The following excerpt from Mr. Merrow’s article sets the stage perfectly:

“The essential message: those places aren’t doing any of the stuff we have focused on — charter schools, alternate certification, small classes and pay for performance, to name a few of our ‘magic bullets.’ Instead, they have developed comprehensive systems: their teachers are drawn from the top of the class, are trained carefully and, if hired, are paid like other professionals. They spend more on the children who are the toughest to educate, they diagnose and intervene at the first sign of trouble, they expect their best teachers to work in the toughest schools, and they expect all students to achieve at high levels. They do not rely heavily on machine-scored multiple choice tests but are inclined to trust and respect the judgements of teachers. Their curriculum is coherent across the system, which eliminates problems created by students moving around.”

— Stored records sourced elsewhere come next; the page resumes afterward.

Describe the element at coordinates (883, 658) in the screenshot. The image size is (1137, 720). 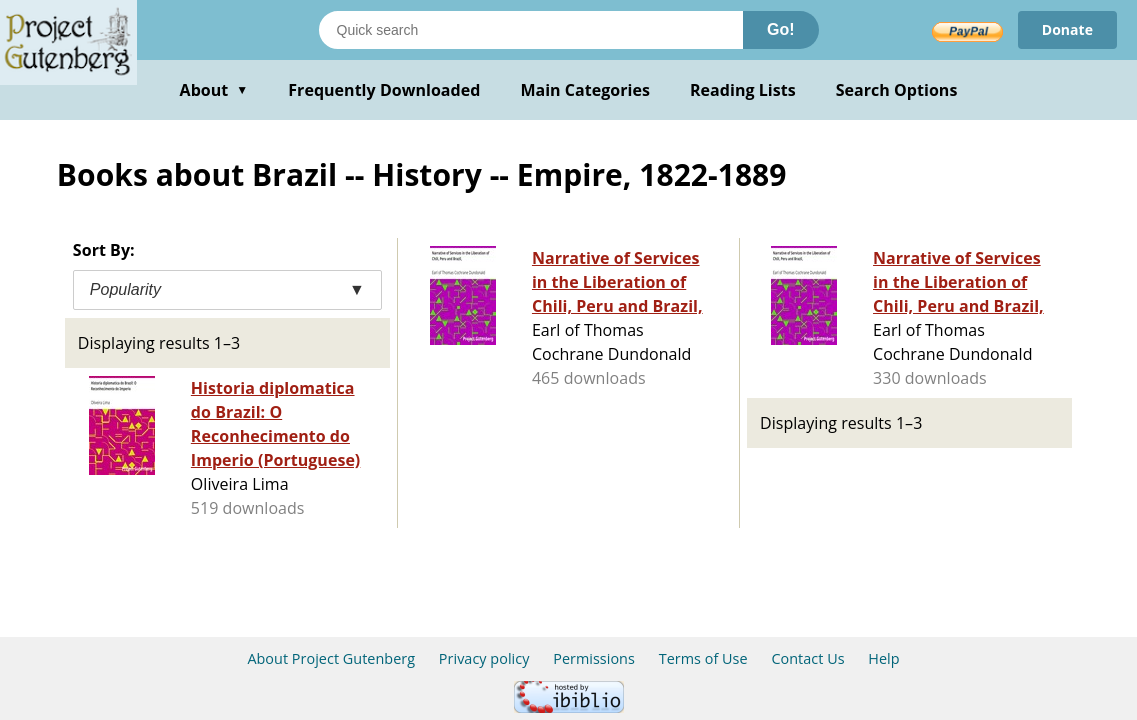
I see `Help` at that location.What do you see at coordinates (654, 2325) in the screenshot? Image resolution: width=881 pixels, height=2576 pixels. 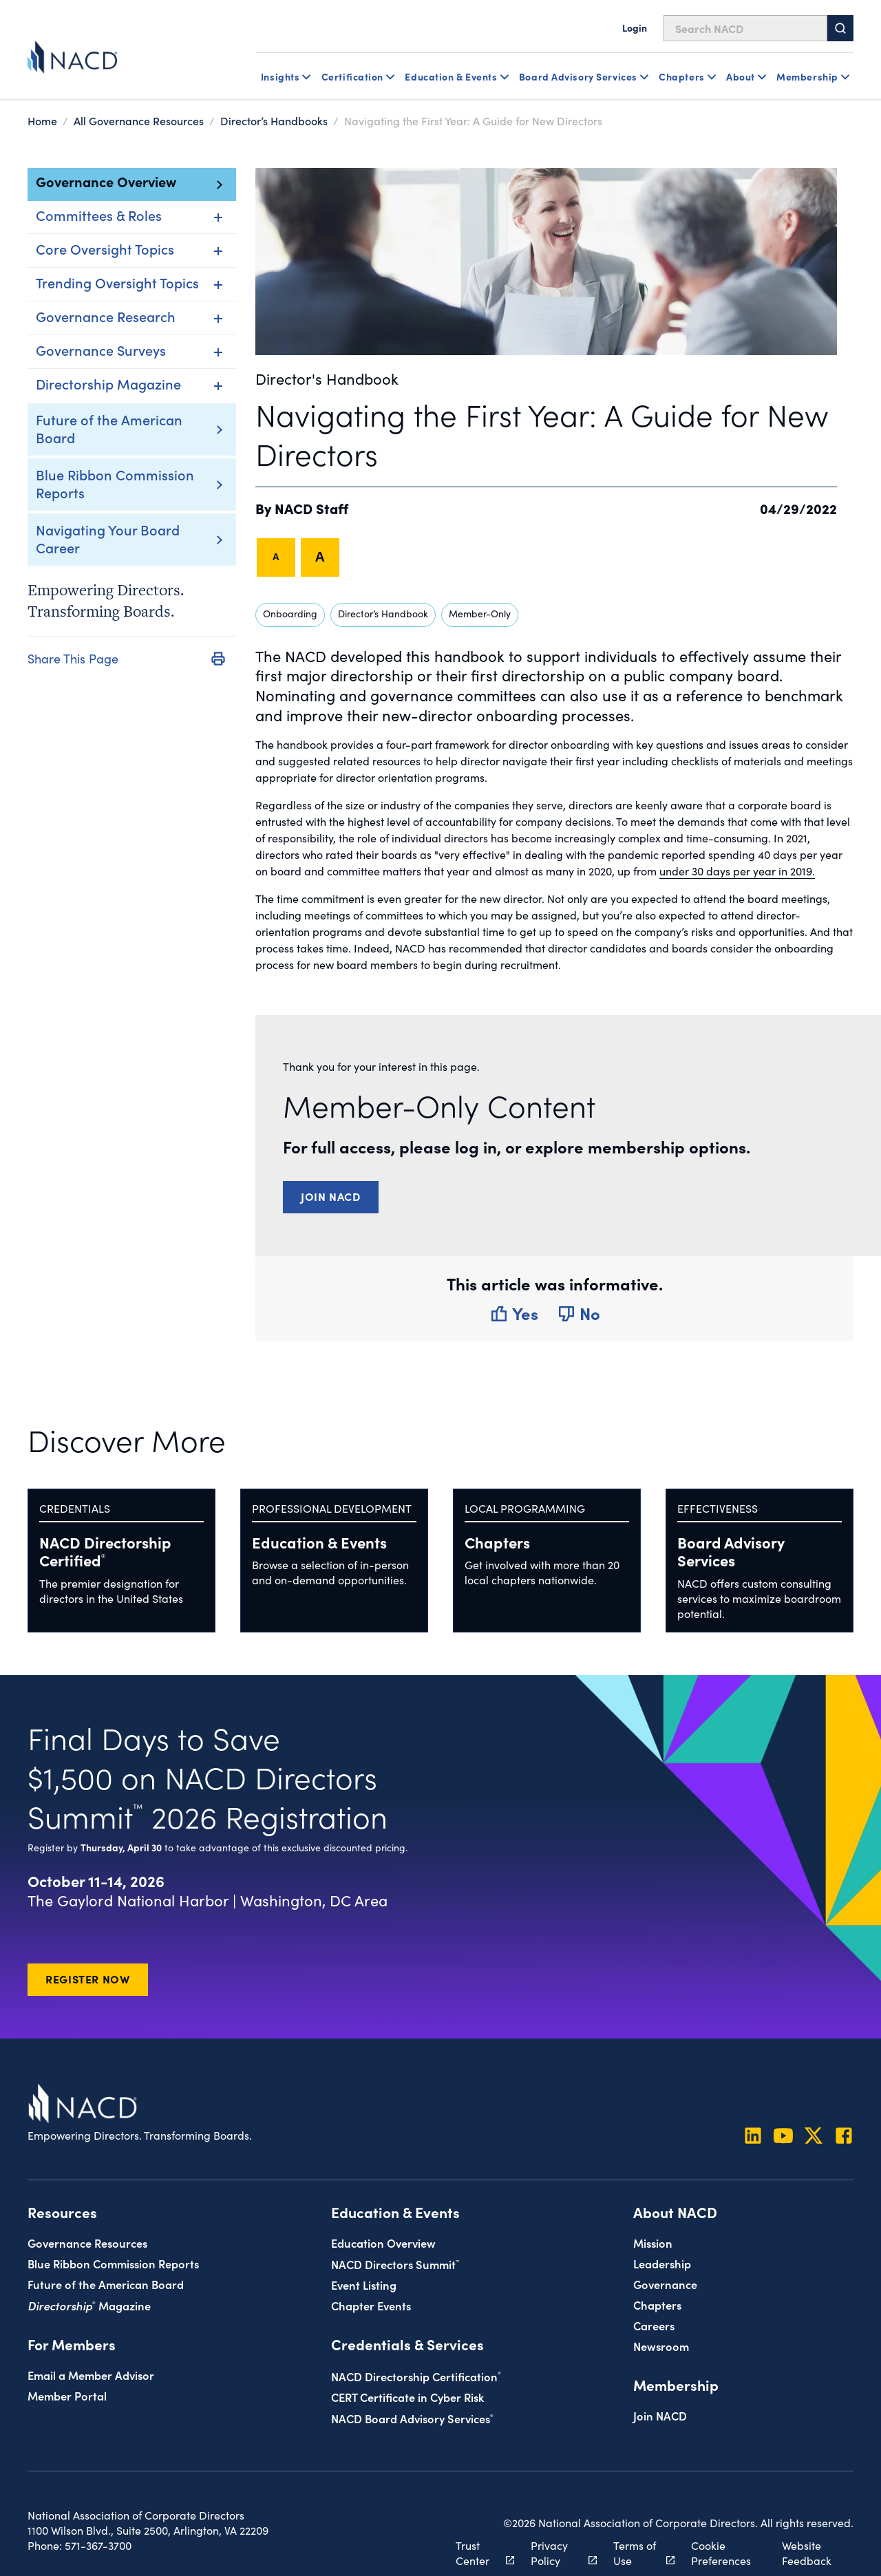 I see `Careers` at bounding box center [654, 2325].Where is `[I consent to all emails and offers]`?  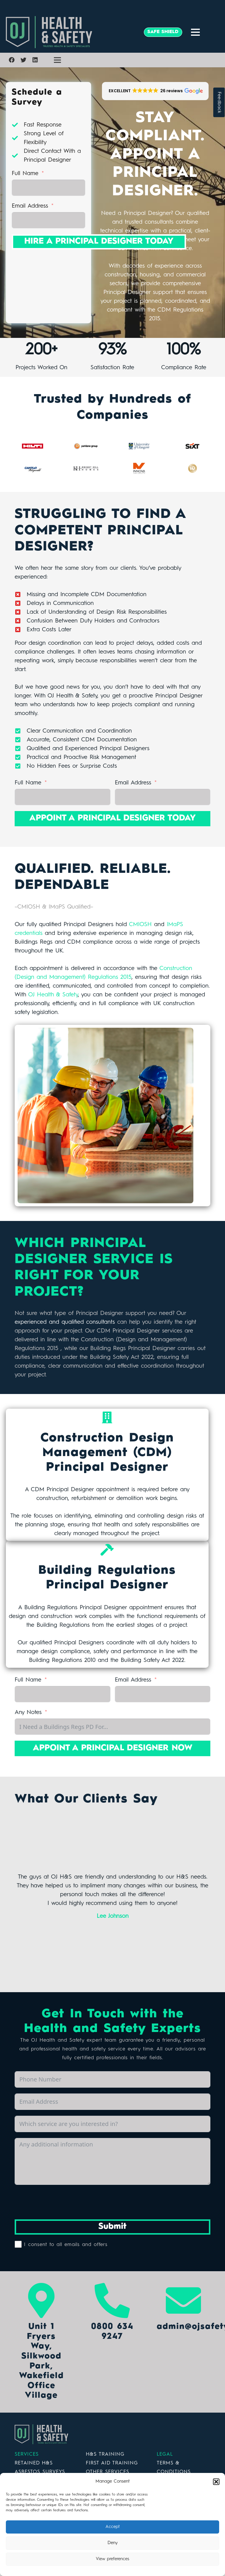 [I consent to all emails and offers] is located at coordinates (18, 2244).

While we’re scrambling to create programs to cover up a system-wide ineptitude, these other entities are outperforming us with a stronger long-term strategy.

Again, in the words of Merrow, “In the U.S. we don’t have one system, or even 50 systems. We believe in these aforementioned magic bullets, whether it’s charter schools, alternative certification, small classes, pay-for-performance or Teach for America. The others have comprehensive systems that have evolved over years. They benchmark carefully and make changes as necessary to remain competitive.”

 The problem with America’s education system is that there’s no quick fix. We’ve been running the wrong race for decades now. To truly rehabilitate our education system, we must take a more comprehensive approach by creating a transparent and cohesive curriculum, and paying teachers a lucrative amount according to their merit.

With a comprehensive system in place, imagine what would happen if teachers were paid even 10% of what we pay our professional athletes? Our brightest minds would compete to be teachers instead of Silicon Valley CEOs, and our malleable youth could see the profitable potential of long-term education over get-rich-quick schemes.

When we finally get our act together and completely reform our education system, we will all look back and wonder how we ever managed to do it any other way. It will seem so obvious. Hopefully we’ll remember that once upon a time it wasn’t.